Im frühen 20. Jahrhundert wurden Teile der Sowjetrepublik Aserbaidschan nach mörderischen Kämpfen autonomes armenisches Gebiet innerhalb Aserbaidschans. Mit der Auflösung der Sowjetunion sagte sich die armenische Berg-Karabach-Region ganz los, ein Bürgerkrieg begann. Der Konflikt gärt bis heute.

Von Irena Samveli und Wolfgang Labuhn |
    "Armenien raus aus Karabach! Armenien raus aus Karabach ..."

    … skandierten ehemalige aserbaidschanische Bewohner von Berg-Karabach, als sich der armenische Präsident Serge Sargsyan im Juni zu einem offiziellen Besuch in Berlin aufhielt:

    "Die Terroristen haben meine Familie getötet, und es ist mein Recht zu sagen, dass sie von meinem Land weggehen sollen.
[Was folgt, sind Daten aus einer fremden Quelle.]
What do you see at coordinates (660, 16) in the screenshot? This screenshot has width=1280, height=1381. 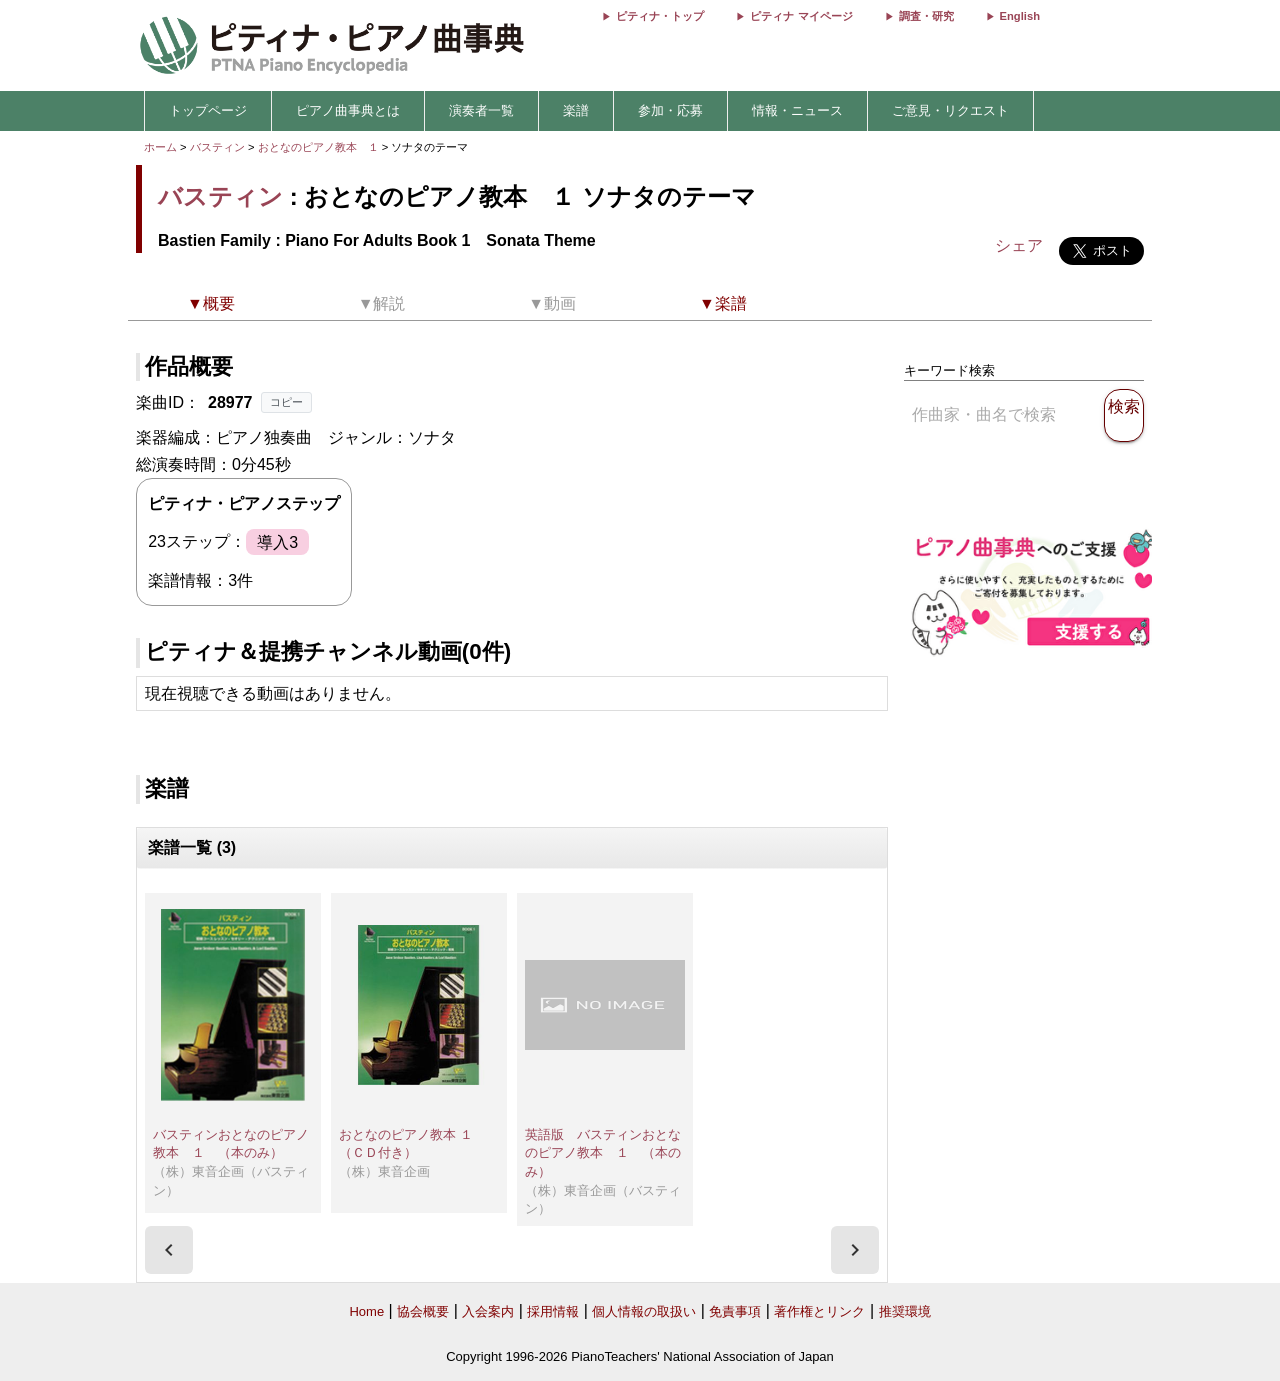 I see `ピティナ・トップ` at bounding box center [660, 16].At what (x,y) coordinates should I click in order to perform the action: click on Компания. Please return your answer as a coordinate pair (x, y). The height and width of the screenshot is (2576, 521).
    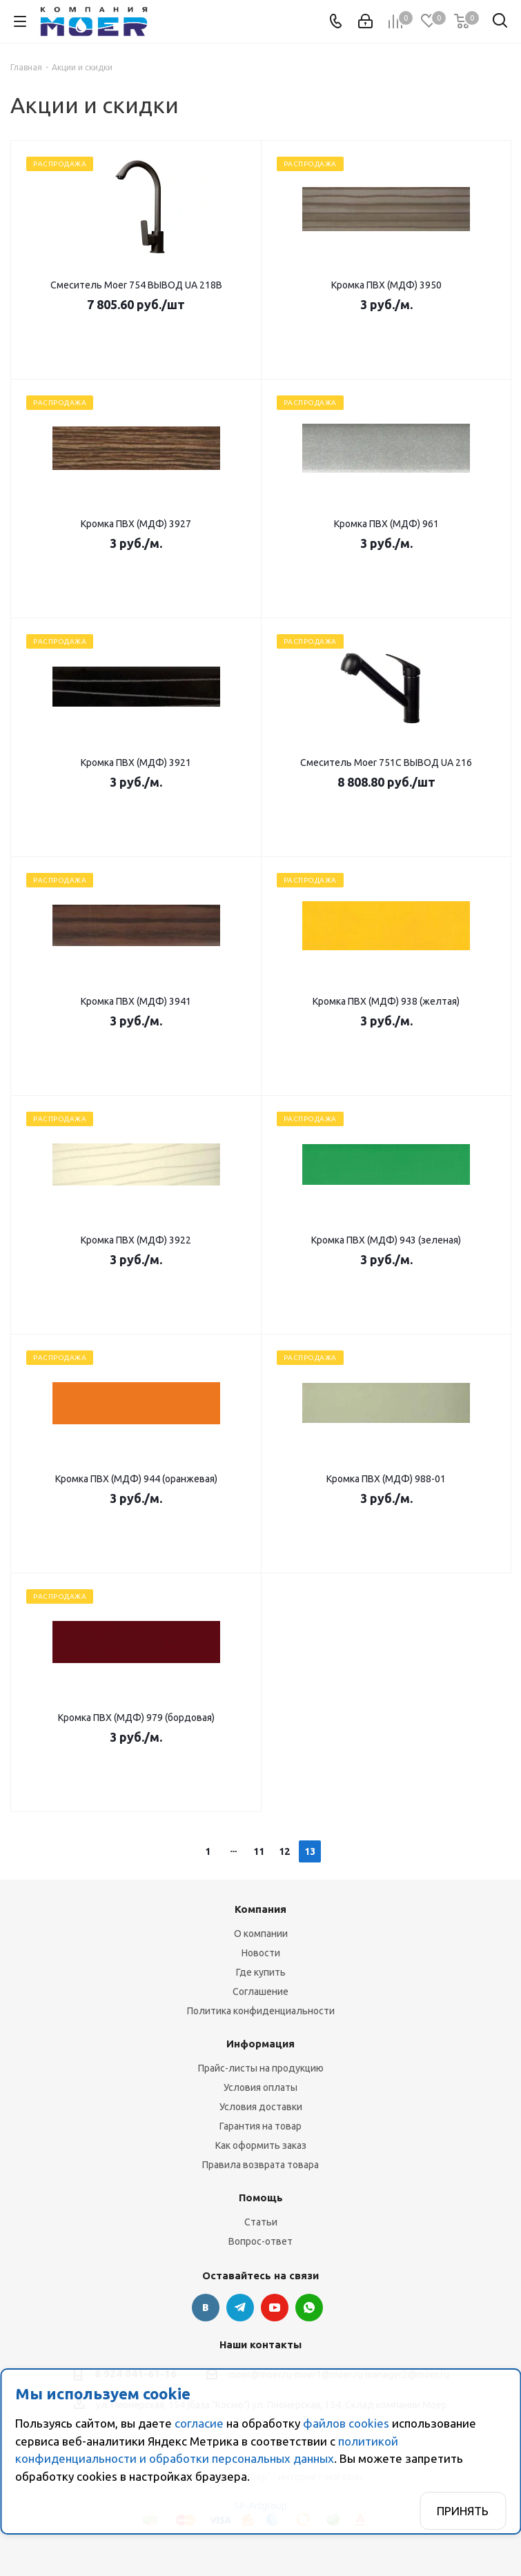
    Looking at the image, I should click on (260, 1909).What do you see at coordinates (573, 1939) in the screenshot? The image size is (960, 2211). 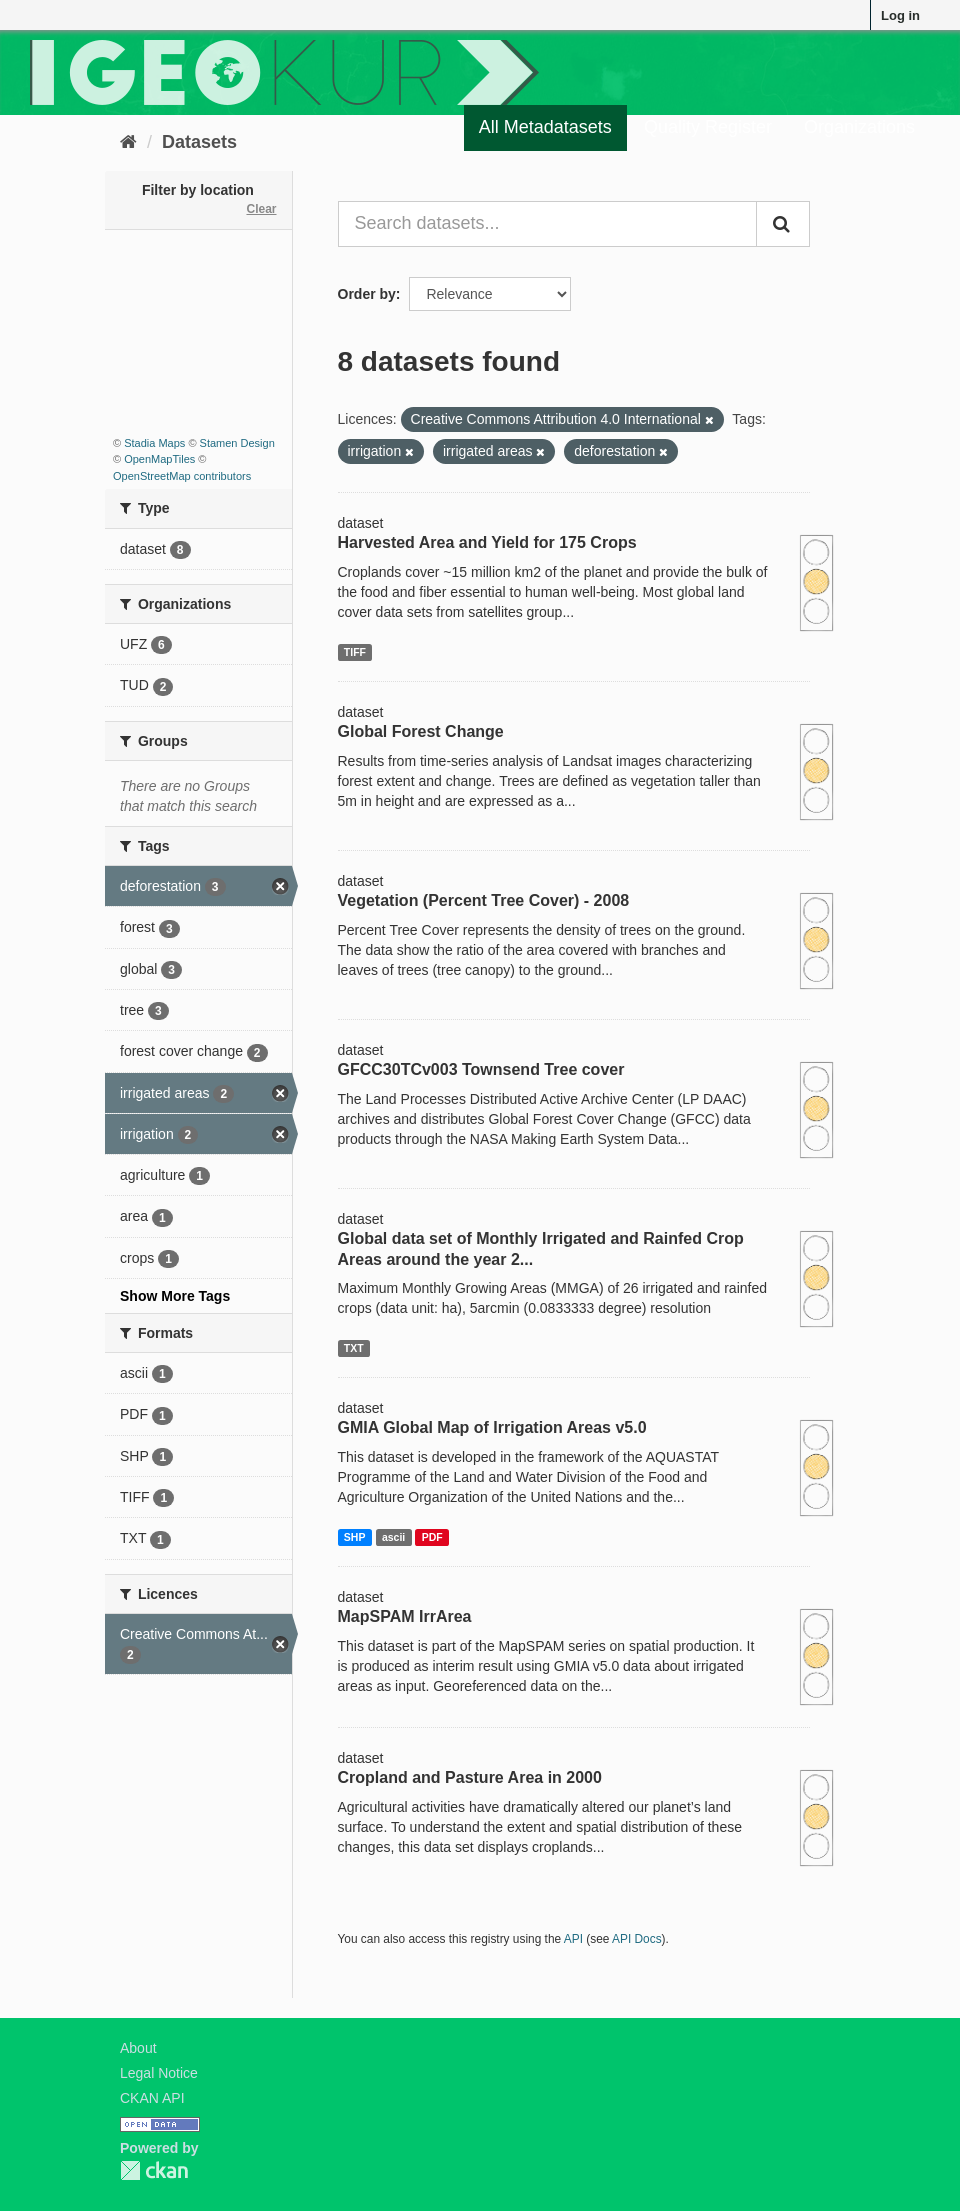 I see `API` at bounding box center [573, 1939].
Ich will zurück zu meiner Heimat!"

    Berg-Karabach ist auch für Aserbaidschaner ein emotionales Thema, und wenn am Sonntag in Aserbaidschan ein neues Parlament gewählt wird, gilt dies nicht für jene rund 15 Prozent des Territoriums von Aserbaidschan, die während des Krieges mit Armenien verloren gingen und bis heute unter armenischer Kontrolle sind – und mehr als das:

    Sogar den Berliner Multikünstler Blixa Bargeld zog Nagorny- oder: Berg-Karabach,der "Schwarze Garten in den Bergen" in seinen Bann. Seit fast 20 Jahren betrachtet sich Berg-Karabach nun als selbstständige Republik, die keine Enklave in Aserbaidschan mehr ist, seit durch die Eroberung der umgebenden aserbaidschanischen Gebiete eine neue Entität entstand. Sie gab sich staatliche Strukturen und den historischen armenischen Namen Arzach, aber niemand erkennt ihre Souveränität an. Doch Arzach existiert.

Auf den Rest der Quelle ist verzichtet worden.